Hardcore and his MaxWorld Enterprises has been charged with five counts of using a computer to sell obscene matter and an additional five counts of delivering obscene material through the U.S. mail. Hardcore faces a maximum of 25 years for each count involving the computer and 45 years for conviction on the remaining counts.
After viewing the videos, the first defense witness was called to testify this afternoon. Retired adult performer Summer Luv recalled for the court her treatment by Hardcore when she shot more than a dozen scenes for him during her industry career. The former performer stated that she enjoyed working with the director, despite the extreme nature of the content that was filmed.
The jury in the case has been asked to determine whether the videos are obscene by community standards of the Tampa area. The DVDs were shipped to Tampa after being purchased by a postal inspector through Jaded Video, an online distributor, who then delivered the material by U.S. mail.
Neither Jaded Video nor its owners has been charged.
This afternoon, the defense called for acquittal on all counts against their client, arguing that the movies were purchased from Jaded Video, and not from Hardcore or his company MaxWorld Enterprises. They claim that Hardcore had no knowledge of where the DVDs would be shipped by the distributor, and that he shipped product to California-based Jaded Video by private shipping company UPS.
The prosecution argued that since Hardcore often addressed the audience directly in his DVDs, that he was aware that they would be widely disseminated, and that the DVDs contained directions for consumers to go to Hardcore’s website in order to purchase material. They said also that Hardcore’s website was linked to Jaded Video’s online distribution site.
Defense attorney Lou Sirkin argued also that the jury had not been shown the videos in their entirety, making it impossible to determine if they are obscene by the Miller test, which calls for potentially explicit works to be judged “as a whole.”
U.S. District Court Judge Susan Bucklew has said that she would consider the defense’s motion for dismissal of charges, and return a decision tomorrow.
The dispute on whether or not the jury should be required to view the DVDs in its entirety has been ongoing since the beginning of the trial.

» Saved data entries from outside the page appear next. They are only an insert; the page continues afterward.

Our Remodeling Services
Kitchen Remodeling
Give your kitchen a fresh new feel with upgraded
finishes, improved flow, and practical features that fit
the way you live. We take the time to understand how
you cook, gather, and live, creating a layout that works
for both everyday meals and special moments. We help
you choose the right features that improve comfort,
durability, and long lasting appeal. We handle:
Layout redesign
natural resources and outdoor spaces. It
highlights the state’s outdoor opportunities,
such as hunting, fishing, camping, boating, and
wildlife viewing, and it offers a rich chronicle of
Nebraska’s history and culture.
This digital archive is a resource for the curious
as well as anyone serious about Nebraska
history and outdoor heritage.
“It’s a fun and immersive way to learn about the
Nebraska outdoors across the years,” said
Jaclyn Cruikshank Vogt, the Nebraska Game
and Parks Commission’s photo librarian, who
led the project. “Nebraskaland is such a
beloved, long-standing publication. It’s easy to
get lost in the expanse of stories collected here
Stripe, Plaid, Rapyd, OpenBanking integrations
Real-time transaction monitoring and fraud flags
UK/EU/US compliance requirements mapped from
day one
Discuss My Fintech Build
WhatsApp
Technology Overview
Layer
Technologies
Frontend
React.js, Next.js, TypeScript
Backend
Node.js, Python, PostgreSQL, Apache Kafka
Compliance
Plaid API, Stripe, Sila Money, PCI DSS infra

On May 27, during the jury selection phase of the trial, Sirkin argued that the works must be considered as a whole.
As part of the defense team, attorney Jeffrey Douglas has since argued that the jury must witness the repetitive nature of the scenes, in order to understand how viewing the videos as a whole would result in blunting their initial shock at the material.
“That is part of the presentation,” Douglas stated. “That is part of the DVD.”

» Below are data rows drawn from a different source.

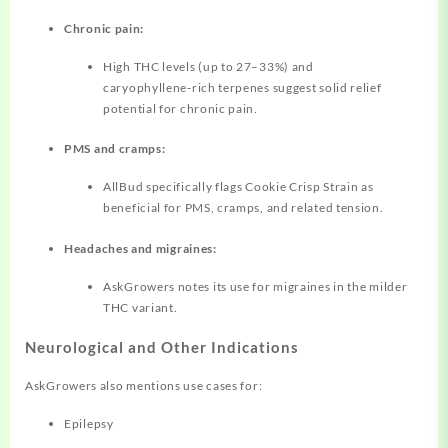
Chronic pain:
High THC levels (up to 27–33%) and
caryophyllene‑rich terpenes suggest solid relief
potential for chronic pain.
PMS and cramps:
AllBud specifically flags Cookie Crisp Strain as
beneficial for PMS, cramps, and related tension.
Headaches and migraines:
AskGrowers notes its use for migraines in the milder
THC variant.
Neurological and Other Indications
AskGrowers also mentions use cases for:
Epilepsy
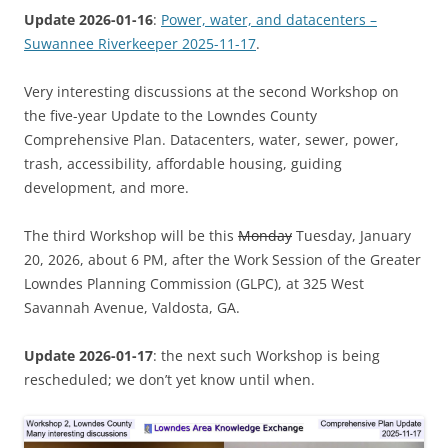
Update 2026-01-16
:
Power, water, and datacenters –
Suwannee Riverkeeper 2025-11-17
.
Very interesting discussions at the second Workshop on
the five-year Update to the Lowndes County
Comprehensive Plan. Datacenters, water, sewer, power,
trash, accessibility, affordable housing, guiding
development, and more.
The third Workshop will be this
Monday
Tuesday, January
20, 2026, about 6 PM, after the Work Session of the Greater
Lowndes Planning Commission (GLPC), at 325 West
Savannah Avenue, Valdosta, GA.
Update 2026-01-17
: the next such Workshop is being
rescheduled; we don’t yet know until when.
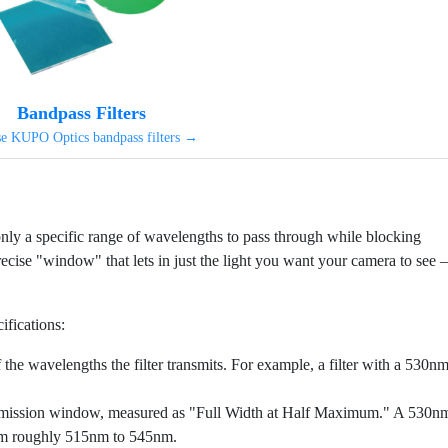
Bandpass Filters
e KUPO Optics bandpass filters →
s only a specific range of wavelengths to pass through while blocking
recise "window" that lets in just the light you want your camera to see –
ifications:
the wavelengths the filter transmits. For example, a filter with a 530n
smission window, measured as "Full Width at Half Maximum." A 530n
from roughly 515nm to 545nm.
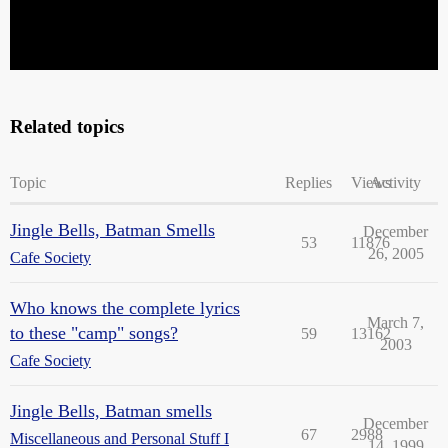
Related topics
Topic
Replies
Views
Activity
Jingle Bells, Batman Smells
December
53
11876
26, 2005
Cafe Society
Who knows the complete lyrics
March 7,
to these "camp" songs?
59
13162
2003
Cafe Society
Jingle Bells, Batman smells
December
67
2988
Miscellaneous and Personal Stuff I
14, 1999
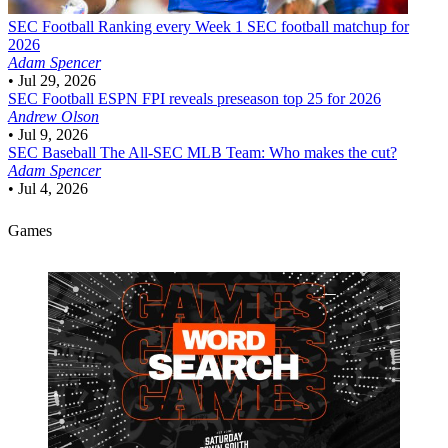
SEC Football
Ranking every Week 1 SEC football matchup for
2026
Adam Spencer
•
Jul 29, 2026
SEC Football
ESPN FPI reveals preseason top 25 for 2026
Andrew Olson
•
Jul 9, 2026
SEC Baseball
The All-SEC MLB Team: Who makes the cut?
Adam Spencer
•
Jul 4, 2026
Games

On May 28, which was the first day that jurors were required to view the videos, local Tampa newspapers reported the obvious discomfort of several members of the jury as the viewed as little as 40 minutes of the Hardcore titles.

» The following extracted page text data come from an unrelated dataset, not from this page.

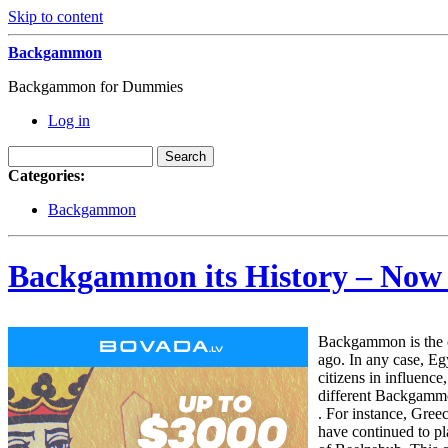
Skip to content
Backgammon
Backgammon for Dummies
Log in
Categories:
Backgammon
Backgammon its History – Now
Backgammon is the o
ago. In any case, Eg
citizens in influenc
different Backgammon
. For instance, Gre
have continued to pl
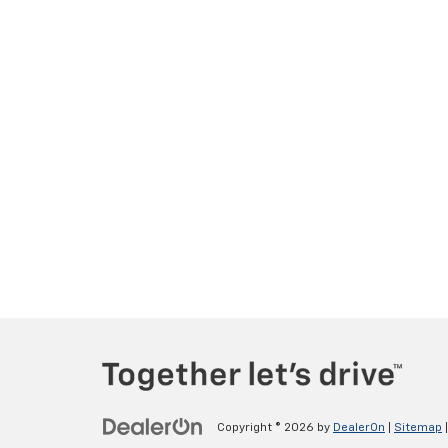
Copyright © 2026
by
DealerOn
|
Sitemap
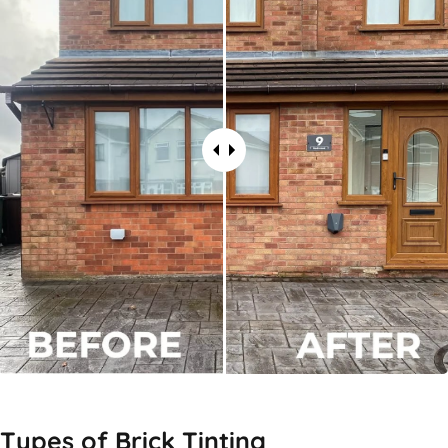
Types of
Brick Tinting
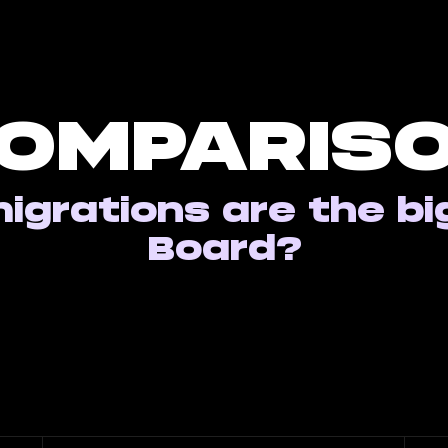
OMPARIS
igrations are the bi
Board?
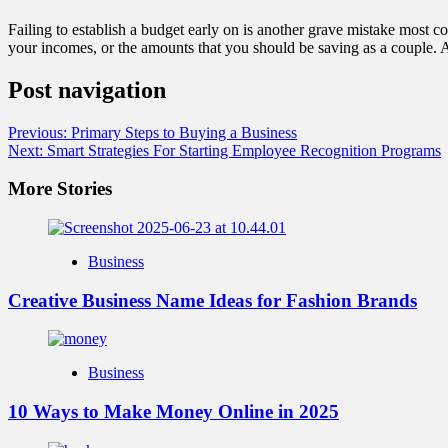
Failing to establish a budget early on is another grave mistake most
your incomes, or the amounts that you should be saving as a couple. A 
Post navigation
Previous:
Primary Steps to Buying a Business
Next:
Smart Strategies For Starting Employee Recognition Programs
More Stories
Business
Creative Business Name Ideas for Fashion Brands
Business
10 Ways to Make Money Online in 2025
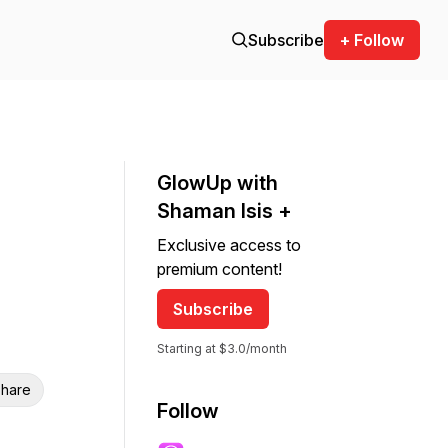
Subscribe
+ Follow
GlowUp with
Shaman Isis +
Exclusive access to
premium content!
Subscribe
Starting at $3.0/month
hare
Follow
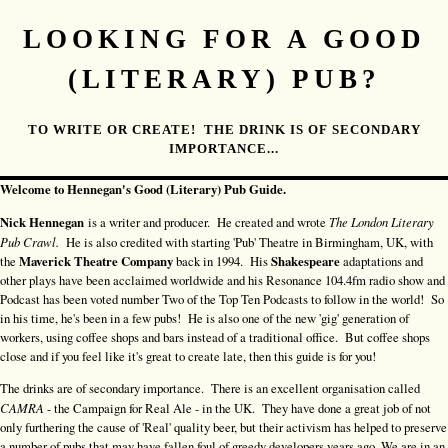
LOOKING FOR A GOOD
(LITERARY) PUB?
TO WRITE OR CREATE! THE DRINK IS OF SECONDARY
IMPORTANCE...
Welcome to Hennegan's Good (Literary) Pub Guide.
Nick Hennegan
is a writer and producer. He created and wrote
The London Literary
Pub Crawl.
He is also credited with starting 'Pub' Theatre in Birmingham, UK, with
the
Maverick Theatre Company
back in 1994. His
Shakespeare
adaptations and
other plays have been acclaimed worldwide and his Resonance 104.4fm radio show and
Podcast has been voted number Two of the Top Ten Podcasts to follow in the world! So
in his time, he's been in a few pubs! He is also one of the new 'gig' generation of
workers, using coffee shops and bars instead of a traditional office. But coffee shops
close and if you feel like it's great to create late, then this guide is for you!
The drinks are of secondary importance. There is an excellent organisation called
CAMRA
- the Campaign for Real Ale - in the UK. They have done a great job of not
only furthering the cause of 'Real' quality beer, but their activism has helped to preserve
a number of pubs that may have fallen foul of greedy developers years ago. We are in an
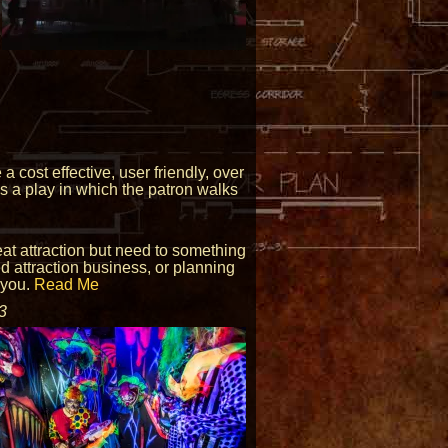
 cost effective, user friendly, over
is a play in which the patron walks
reat attraction but need to something
ed attraction business, or planning
 you.
Read Me
3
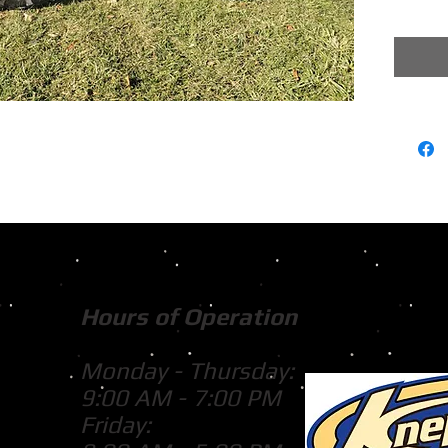
Hours of Operation
Monday - Thursday:
9:00 AM - 7:00 PM
Friday:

At that point, the judge was reported to reconsider the decision to require jurors to watch nearly 8 ½ hours of videos directed by Hardcore, and had allowed for attorneys to decide what length of footage should be viewed by the jury.
However, defense attorneys remained steadfast in their intention to show videos in their entirety, even as the prosecution said they would just show segments of each DVD.
On Thursday, May 29, a male juror passed a note to the judge requesting that only segments of the videos be played. Then on Friday, the defense accused the judge of disallowing them from questioning the juror that had made the request. Accusing the judge of favoring the prosecution, they asked Judge Bucklew to step down or declare a mistrial.
The defense pointed out again, the judge’s seeming reluctance to allow the videos to be played in their entirety, which the attorneys consider to be integral to the case.
“This is an open trial and we felt that the court had taken that away from us,” Sirkin was reported to have stated.
The judge criticized the defense attorneys for including the name of the male juror in their motion. By law, jurors’ identities remain secret unless the juror decides to reveal their identity after the trial, and the defense responded that their action had been an inadvertent mistake.
Ironically, video that was shown on Friday drew some chuckles from the jury, when a scene was played where Hardcore receives a phone call from another man, accusing him of being crazy and sick for what he does to women in the videos.
Attorney Douglas argued that it was necessary for the jury to see the whole movies, in order to see that portions of the videos were “substantially more light-hearted” that scenes they had viewed previously.
And defense attorney Jennifer Kinsley added that the jury should also be made to view commercials that also appear on the DVD, that direct consumers to order the videos from Jaded Video, a distributor of Hardcore’s videos.
Arguing that it was Jaded Video that had sold the material, and not Hardcore or his company, Kinsley said, “These defendants did not sell this material to Tampa.”